* [Work required]: The copy should hold exactly the lines below from the one that contains "انواع ریزش مو و درمان آن" through the one that contains "Advertisement" and nothing else, so no pictures.

┄┄┄┄┄┄┄┄┄┄┄┄┄┄┄┄┄┄┄┄

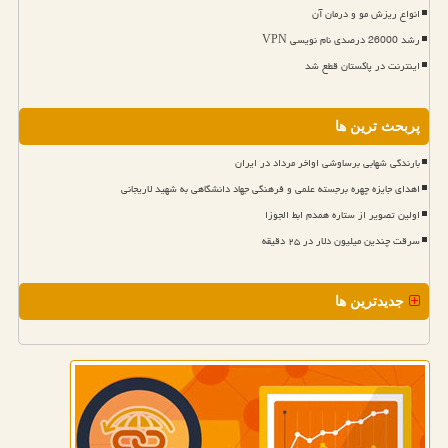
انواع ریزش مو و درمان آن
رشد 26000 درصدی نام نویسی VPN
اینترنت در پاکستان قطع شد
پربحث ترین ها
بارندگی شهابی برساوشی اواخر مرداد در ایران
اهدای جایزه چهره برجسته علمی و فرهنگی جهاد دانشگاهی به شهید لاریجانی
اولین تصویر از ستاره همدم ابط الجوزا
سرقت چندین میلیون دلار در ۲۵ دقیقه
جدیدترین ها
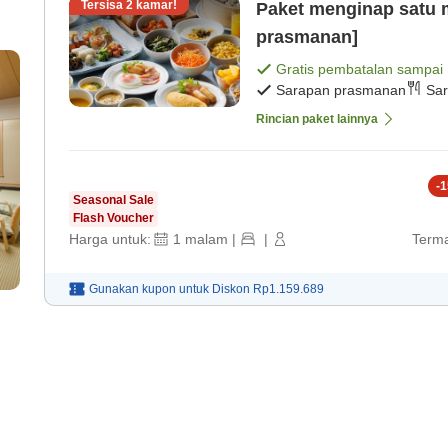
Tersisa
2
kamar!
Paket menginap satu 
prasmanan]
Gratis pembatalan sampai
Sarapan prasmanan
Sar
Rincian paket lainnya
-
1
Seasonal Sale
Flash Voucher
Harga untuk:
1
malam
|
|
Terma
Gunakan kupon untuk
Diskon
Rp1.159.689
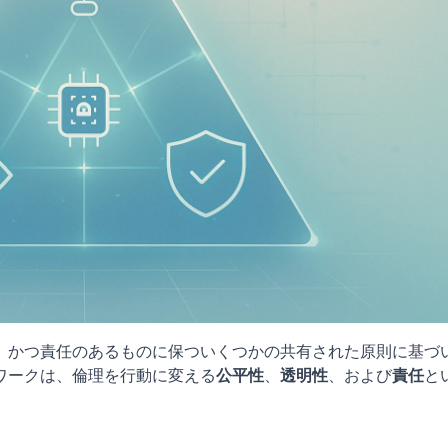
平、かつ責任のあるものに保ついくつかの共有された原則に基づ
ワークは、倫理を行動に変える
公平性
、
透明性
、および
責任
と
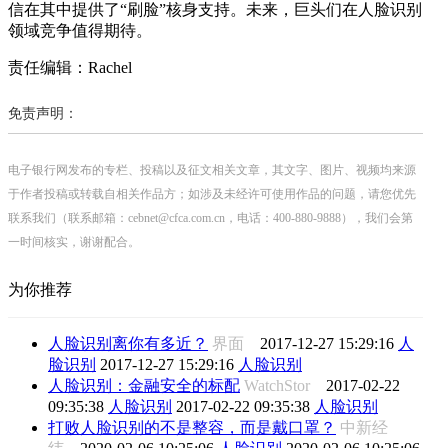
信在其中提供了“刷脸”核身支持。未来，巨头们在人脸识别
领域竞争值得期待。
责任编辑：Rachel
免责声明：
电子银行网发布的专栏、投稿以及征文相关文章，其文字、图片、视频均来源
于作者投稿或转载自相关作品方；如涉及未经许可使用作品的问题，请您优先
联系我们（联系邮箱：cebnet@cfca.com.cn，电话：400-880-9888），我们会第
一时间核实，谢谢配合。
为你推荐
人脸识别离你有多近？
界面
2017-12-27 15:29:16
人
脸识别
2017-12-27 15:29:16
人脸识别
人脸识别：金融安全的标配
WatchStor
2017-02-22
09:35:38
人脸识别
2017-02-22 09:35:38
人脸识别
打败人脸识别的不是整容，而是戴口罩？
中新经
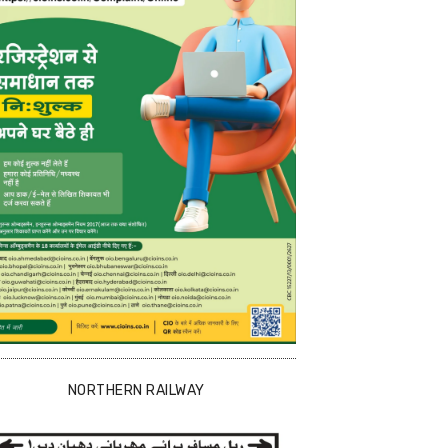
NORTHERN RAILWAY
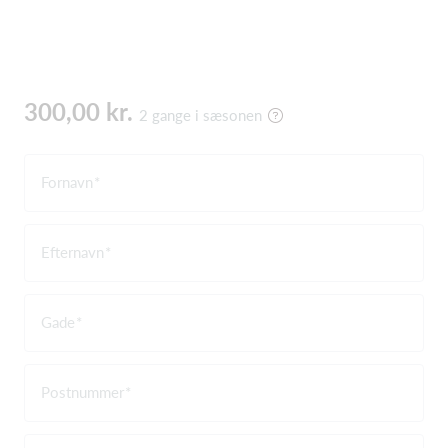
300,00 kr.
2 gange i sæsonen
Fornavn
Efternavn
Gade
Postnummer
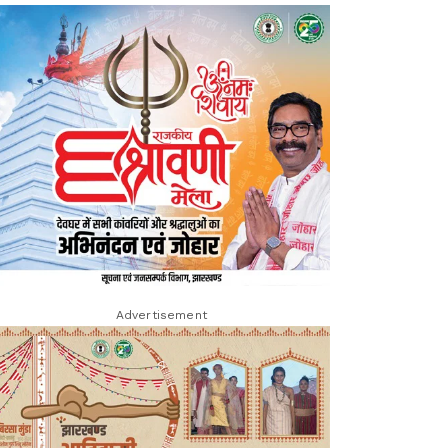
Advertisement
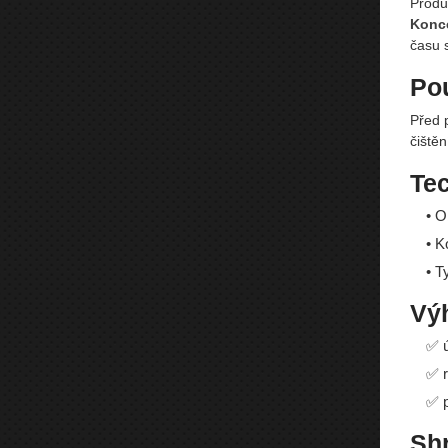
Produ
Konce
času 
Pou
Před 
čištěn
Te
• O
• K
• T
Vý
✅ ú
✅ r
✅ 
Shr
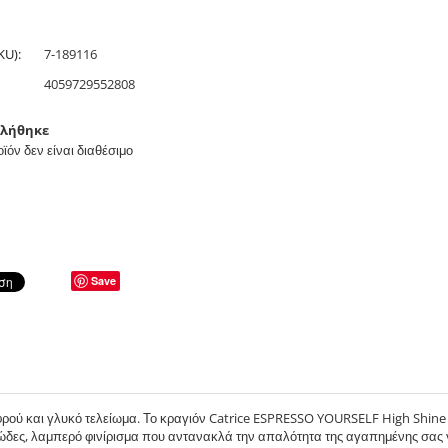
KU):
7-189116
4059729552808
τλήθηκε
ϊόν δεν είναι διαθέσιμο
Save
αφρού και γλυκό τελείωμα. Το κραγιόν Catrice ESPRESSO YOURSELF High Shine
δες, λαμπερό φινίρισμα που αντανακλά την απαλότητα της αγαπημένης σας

┄┄┄┄┄┄┄┄┄┄┄┄┄┄┄┄┄┄┄┄

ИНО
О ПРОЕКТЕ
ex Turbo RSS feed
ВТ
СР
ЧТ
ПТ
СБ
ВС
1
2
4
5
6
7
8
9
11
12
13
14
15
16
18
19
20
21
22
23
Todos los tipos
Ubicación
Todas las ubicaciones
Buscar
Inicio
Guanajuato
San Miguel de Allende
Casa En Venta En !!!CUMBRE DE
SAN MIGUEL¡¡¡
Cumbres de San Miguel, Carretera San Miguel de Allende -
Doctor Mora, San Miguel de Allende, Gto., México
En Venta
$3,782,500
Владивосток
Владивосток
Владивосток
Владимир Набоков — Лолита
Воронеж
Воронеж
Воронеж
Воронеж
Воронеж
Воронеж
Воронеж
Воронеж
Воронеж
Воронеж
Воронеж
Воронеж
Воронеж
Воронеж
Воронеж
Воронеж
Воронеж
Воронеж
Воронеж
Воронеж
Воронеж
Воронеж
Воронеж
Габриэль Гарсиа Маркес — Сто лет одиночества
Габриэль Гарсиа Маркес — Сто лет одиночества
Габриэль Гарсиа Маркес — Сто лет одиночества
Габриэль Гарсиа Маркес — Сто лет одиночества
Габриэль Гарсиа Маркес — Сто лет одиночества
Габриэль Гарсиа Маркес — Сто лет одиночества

┄┄┄┄┄┄┄┄┄┄┄┄┄┄┄┄┄┄┄┄

* [Answer to this task]:
انواع ریزش مو و درمان آن
رشد 26000 درصدی نام نویسی VPN
اینترنت در پاکستان قطع شد
پربحث ترین ها
بارندگی شهابی برساوشی اواخر مرداد در ایران
اهدای جایزه چهره برجسته علمی و فرهنگی جهاد دانشگاهی به شهید لاریجانی
اولین تصویر از ستاره همدم ابط الجوزا
سرقت چندین میلیون دلار در ۲۵ دقیقه
جدیدترین ها
Tersisa
2
kamar!
Paket menginap satu 
prasmanan]
Gratis pembatalan sampai
Sarapan prasmanan
Sar
Rincian paket lainnya
-
1
Seasonal Sale
Flash Voucher
Harga untuk:
1
malam
|
|
Terma
Gunakan kupon untuk
Diskon
Rp1.159.689
平、かつ責任のあるものに保ついくつかの共有された原則に基づ
ワークは、倫理を行動に変える
公平性
、
透明性
、および
責任
と
信在其中提供了“刷脸”核身支持。未来，巨头们在人脸识别
领域竞争值得期待。
责任编辑：Rachel
免责声明：
电子银行网发布的专栏、投稿以及征文相关文章，其文字、图片、视频均来源
于作者投稿或转载自相关作品方；如涉及未经许可使用作品的问题，请您优先
联系我们（联系邮箱：cebnet@cfca.com.cn，电话：400-880-9888），我们会第
一时间核实，谢谢配合。
为你推荐
人脸识别离你有多近？
界面
2017-12-27 15:29:16
人
脸识别
2017-12-27 15:29:16
人脸识别
人脸识别：金融安全的标配
WatchStor
2017-02-22
09:35:38
人脸识别
2017-02-22 09:35:38
人脸识别
打败人脸识别的不是整容，而是戴口罩？
中新经
NORTHERN RAILWAY
300,00 kr.
2 gange i sæsonen
Fornavn
Efternavn
Gade
Postnummer
Advertisement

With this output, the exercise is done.